This repo contains the code showcased at Appjs conference during the talk "Building Secure React Native Apps".
Start by installing all dependencies:
yarn from root. To run the main app navigate to apps/mobile and run yarn start. To run the app do yarn start from apps/my-secure-app. To generate the native project run npx expo prebuild. You can then open the project in Android studio to edit any of the expo modules or experiment with the app code directly. Don't forget that any code that is modified outside of the expo modules, needs to be converted to an expo config plugin, to be persited.
This talk is not a ultimate guide to security. It wont give you all the security tips and tricks needed. This is mainly due to the fact that there isn’t a one right way of doing security on mobile. Every app will have different requirements on security, due to use cases and threat models. This talk is more to highlight common security concerns that every developer should be aware of. Each risk can be mitigated in different ways, and each way can have other drawbacks. Its up to each developer to decide what risk can be accepted for your app and what you need to protect yourself and your users from.
In this talk we will talk about a few security concerns that companies with high security requirements have to think about. I will highlight why native or brownfield apps might be a better option, than fully react native or expo apps. And in the end we will try and develop a secure app that takes into account all of the mentioned concern, using expo.
The difference between React Native apps and native apps (built with Swift for iOS or Kotlin/Java for Android) in terms of security mainly revolves around the layers of abstraction, platform integration, and attack surface.
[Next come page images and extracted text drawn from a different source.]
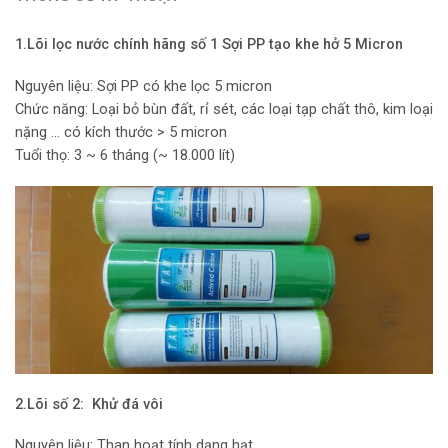
1.Lõi lọc nước chính hãng số 1 Sợi PP tạo khe hở 5 Micron
Nguyên liệu: Sợi PP có khe lọc 5 micron
Chức năng: Loại bỏ bùn đất, rỉ sét, các loại tạp chất thô, kim loại
nặng … có kích thước > 5 micron
Tuổi thọ: 3 ~ 6 tháng (~ 18.000 lít)
2.Lõi số 2: Khử đá vôi
Nguyên liệu: Than hoạt tính dạng hạt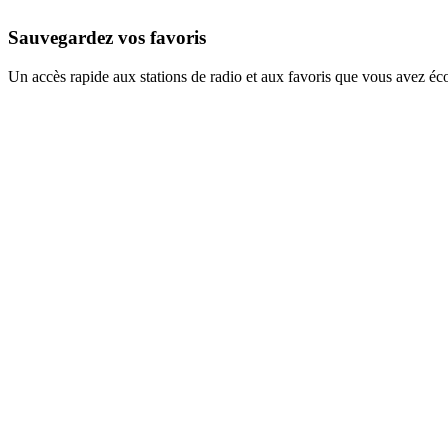
Sauvegardez vos favoris
Un accès rapide aux stations de radio et aux favoris que vous avez éc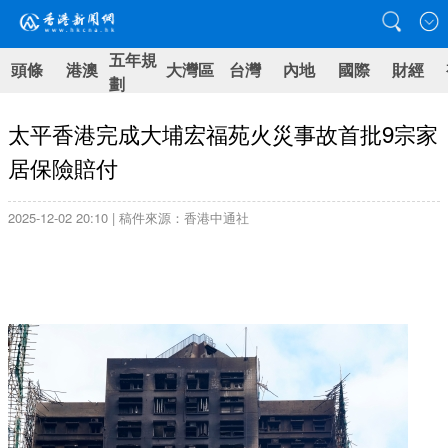
五年規
頭條
港澳
大灣區
台灣
內地
國際
財經
劃
太平香港完成大埔宏福苑火災事故首批9宗家
居保險賠付
2025-12-02 20:10 | 稿件來源：香港中通社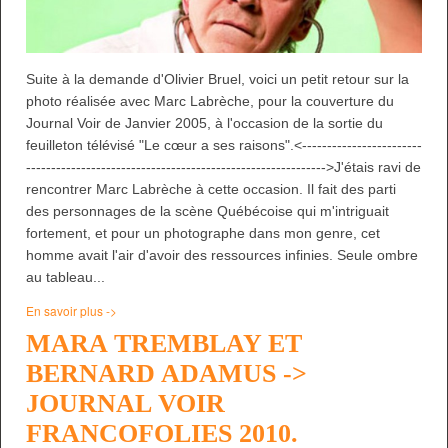
Suite à la demande d'Olivier Bruel, voici un petit retour sur la
photo réalisée avec Marc Labrèche, pour la couverture du
Journal Voir de Janvier 2005, à l'occasion de la sortie du
feuilleton télévisé "Le cœur a ses raisons".<------------------------
------------------------------------------------------------>J'étais ravi de
rencontrer Marc Labrèche à cette occasion. Il fait des parti
des personnages de la scène Québécoise qui m'intriguait
fortement, et pour un photographe dans mon genre, cet
homme avait l'air d'avoir des ressources infinies. Seule ombre
au tableau...
En savoir plus ->
MARA TREMBLAY ET
BERNARD ADAMUS ->
JOURNAL VOIR
FRANCOFOLIES 2010.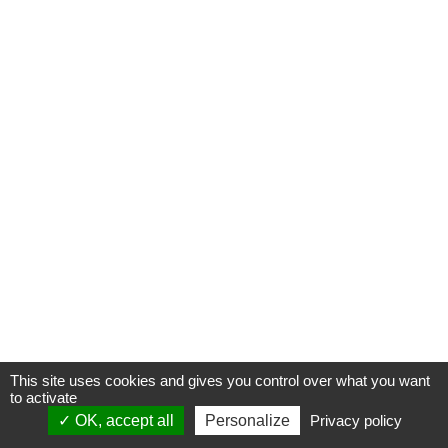
This site uses cookies and gives you control over what you want
to activate
OK, accept all
Personalize
Privacy policy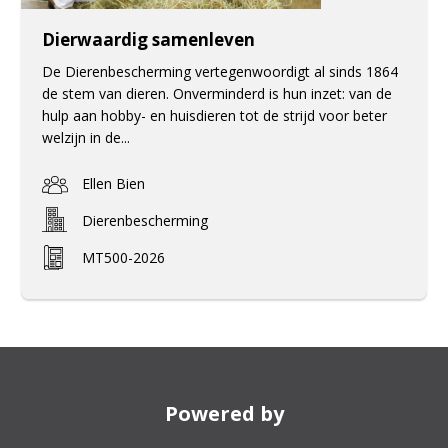
Dierwaardig samenleven
De Dierenbescherming vertegenwoordigt al sinds 1864
de stem van dieren. Onverminderd is hun inzet: van de
hulp aan hobby- en huisdieren tot de strijd voor beter
welzijn in de...
Ellen Bien
Dierenbescherming
MT500-2026
Powered by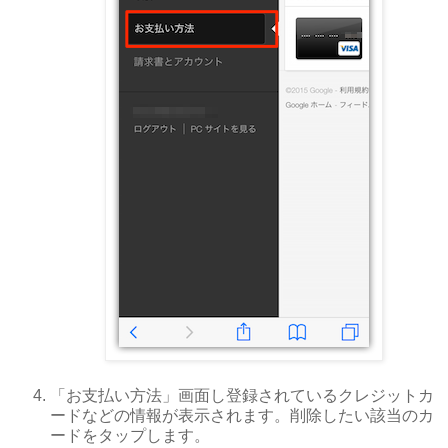
「お支払い方法」画面し登録されているクレジットカ
ードなどの情報が表示されます。削除したい該当のカ
ードをタップします。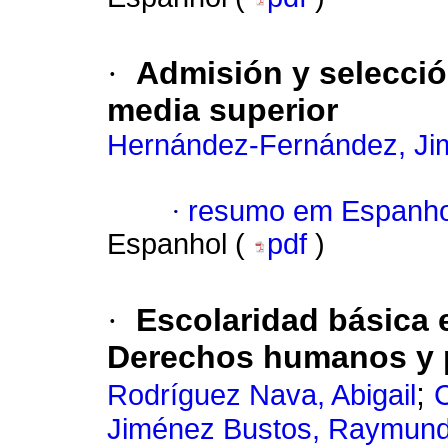
·
Admisión y selecci
media superior
Hernández-Fernández, Ji
·
resumo em Espanho
Espanhol (
pdf
)
·
Escolaridad básica 
Derechos humanos y 
;
Rodríguez Nava, Abigail
C
Jiménez Bustos, Raymund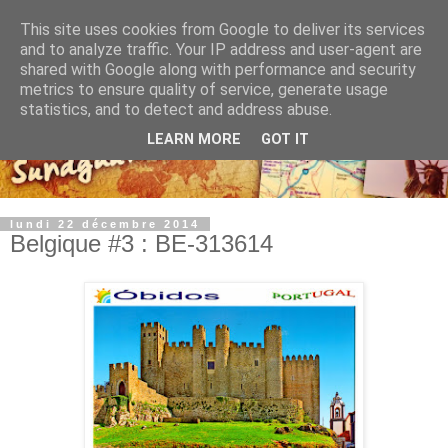
This site uses cookies from Google to deliver its services
and to analyze traffic. Your IP address and user-agent are
shared with Google along with performance and security
metrics to ensure quality of service, generate usage
statistics, and to detect and address abuse.
LEARN MORE
GOT IT
lundi 22 décembre 2014
Belgique #3 : BE-313614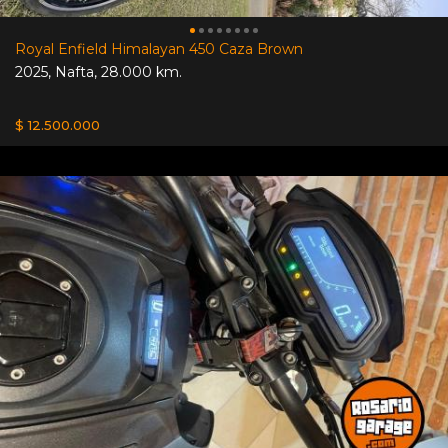
Royal Enfield Himalayan 450 Caza Brown
2025
,
Nafta
,
28.000 km.
$ 12.500.000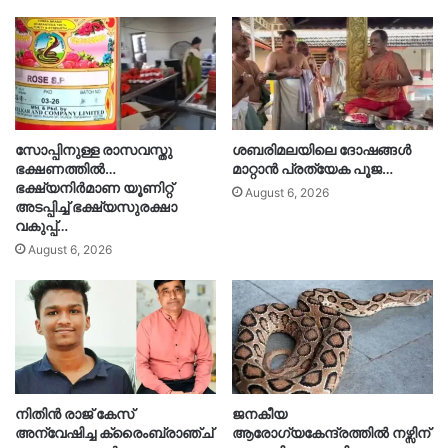
സോപ്പിനുള്ള രാസവസ്തു
ശബരിമലയിലെ ദോഷങ്ങൾ
ഭക്ഷണത്തിൽ…
മാറ്റാൻ പ്രത്യേക പൂജ…
ഭക്ഷ്യനിർമാണ യൂണിറ്റ്
August 6, 2026
അടപ്പിച്ച് ഭക്ഷ്യസുരക്ഷാ
വകുപ്പ്…
August 6, 2026
നിതിൻ രാജ് കേസ്
ജനകീയ
അന്വേഷിച്ച ക്രൈംബ്രാഞ്ച്
ആരോഗ്യകേന്ദ്രത്തിൽ നഴ്സിന്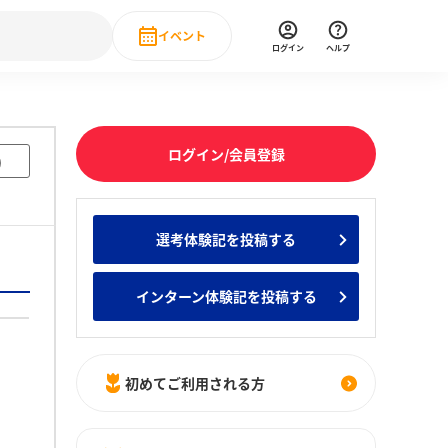
イベント
ログイン
ヘルプ
Event
の新卒就職人気企業ランキング
みんなのインターン人気企業ランキン
直近のイベント一覧
ログイン/会員登録
)
もっと見る
 IT・DX現場社員インタビュー
選考体験記を投稿する
の新卒就職人気企業ランキング
みんなのインターン人気企業ランキン
インターン体験記を投稿する
初めてご利用される方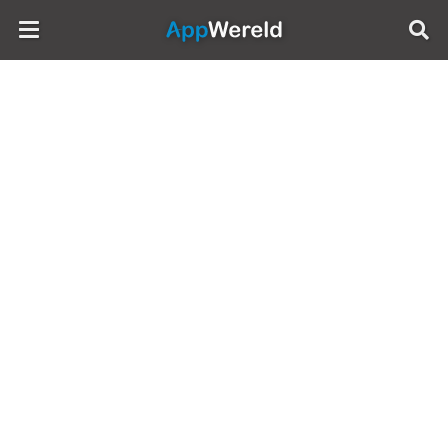
AppWereld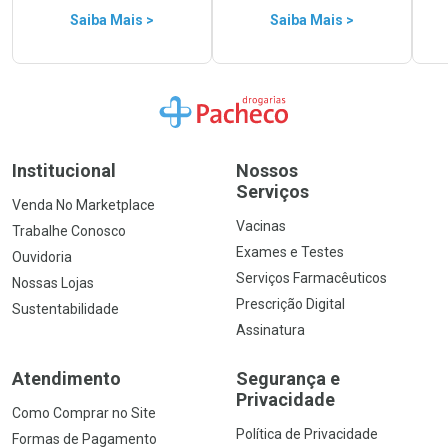
Saiba Mais >
Saiba Mais >
Ir para a Home
Institucional
Nossos
Serviços
Venda No Marketplace
Vacinas
Trabalhe Conosco
Exames e Testes
Ouvidoria
Serviços Farmacêuticos
Nossas Lojas
Prescrição Digital
Sustentabilidade
Assinatura
Atendimento
Segurança e
Privacidade
Como Comprar no Site
Política de Privacidade
Formas de Pagamento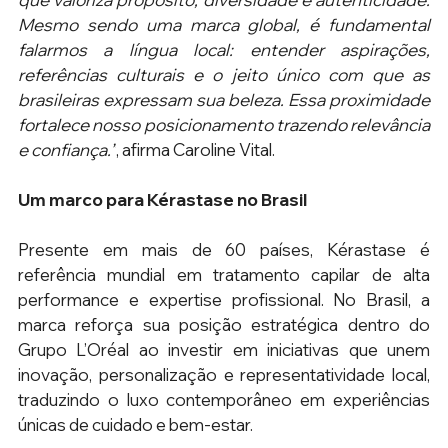
Mesmo sendo uma marca global, é fundamental 
falarmos a língua local: entender aspirações, 
referências culturais e o jeito único com que as 
brasileiras expressam sua beleza. Essa proximidade 
fortalece nosso posicionamento trazendo relevância 
e confiança.”
, afirma Caroline Vital. 
Um marco para Kérastase no Brasil
Presente em mais de 60 países, Kérastase é 
referência mundial em tratamento capilar de alta 
performance e expertise profissional. No Brasil, a 
marca reforça sua posição estratégica dentro do 
Grupo L’Oréal ao investir em iniciativas que unem 
inovação, personalização e representatividade local, 
traduzindo o luxo contemporâneo em experiências 
únicas de cuidado e bem-estar.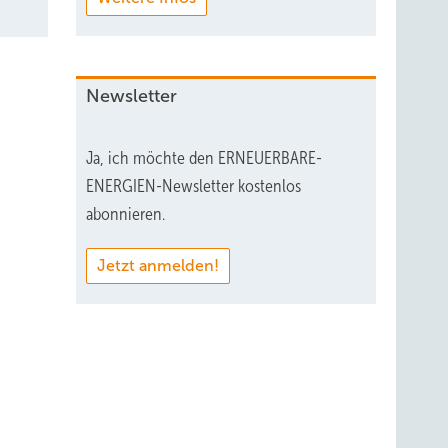
Newsletter
Ja, ich möchte den ERNEUERBARE-
ENERGIEN-Newsletter kostenlos
abonnieren.
Jetzt anmelden!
Here's a breakdown of key differences:
React Native
- Uses JavaScript, which is easier to reverse-engineer than compiled native code. Even if you bundle and obfuscate, attackers can often inspect or tamper with the logic.
- Logic written in JS is packaged with the app, making it more vulnerable to client-side attacks like code injection, tampering, or debugging.
Native Apps:
- Compiled into binary code (e.g.,
.ipaor.apk) that's harder (but not impossible) to reverse-engineer. - More secure by default when it comes to intellectual property protection and logic obfuscation.
React Native
- Runs JavaScript in a JS VM (JavaScriptCore or Hermes), which creates an extra layer where vulnerabilities could be introduced.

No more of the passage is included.